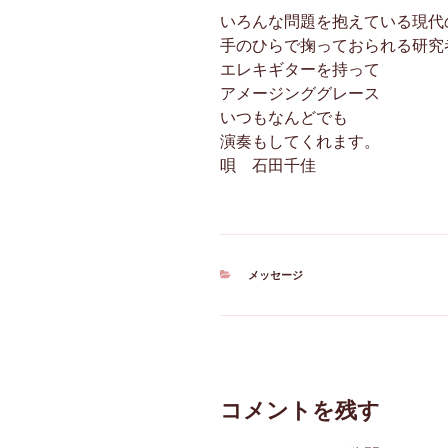
いろんな問題を抱えている現代
手のひらで掬っておられる研究
エレキギターを持って
アメージンググレース
いつもなんどでも
演奏もしてくれます。
唄 石田千佳
カ
メッセージ
テ
ゴ
リ
ー
コメントを残す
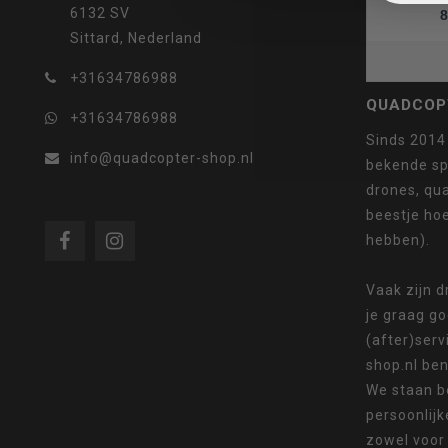
6132 SV
8
Sittard, Nederland
selecteren.
+31634786988
QUADCOP
+31634786988
Sinds 2014
info@quadcopter-shop.nl
bekende sp
drones, qua
Druk
beestje ho
hebben).
Vaak zijn 
je graag g
op
(after)serv
shop.nl ben
We staan b
persoonlijk
Enter
zowel voor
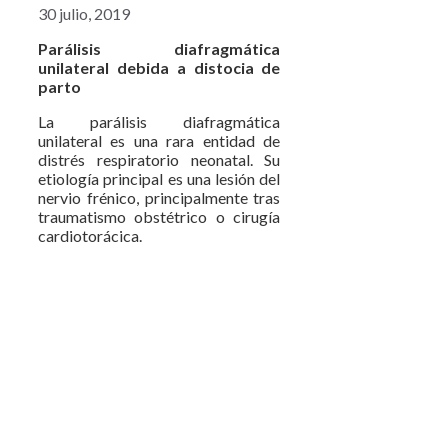
30 julio, 2019
Parálisis diafragmática
unilateral debida a distocia de
parto
La parálisis diafragmática
unilateral es una rara entidad de
distrés respiratorio neonatal. Su
etiología principal es una lesión del
nervio frénico, principalmente tras
traumatismo obstétrico o cirugía
cardiotorácica.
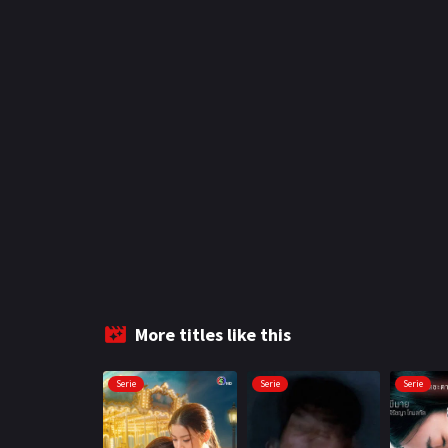
More titles like this
Serie
Serie
Serie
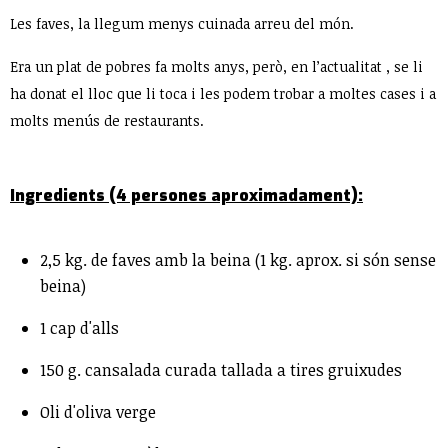
Les faves, la llegum menys cuinada arreu del món.
Era un plat de pobres fa molts anys, però, en l’actualitat , se li
ha donat el lloc que li toca i les podem trobar a moltes cases i a
molts menús de restaurants.
Ingredients (4 persones aproximadament):
2,5 kg. de faves amb la beina (1 kg. aprox. si són sense
beina)
1 cap d'alls
150 g. cansalada curada tallada a tires gruixudes
Oli d'oliva verge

━━━━━━━━━━━━━━━━

Go through the records and count the lines that include "diafragmática", then give only that number.

→ COMPLETED TASK
2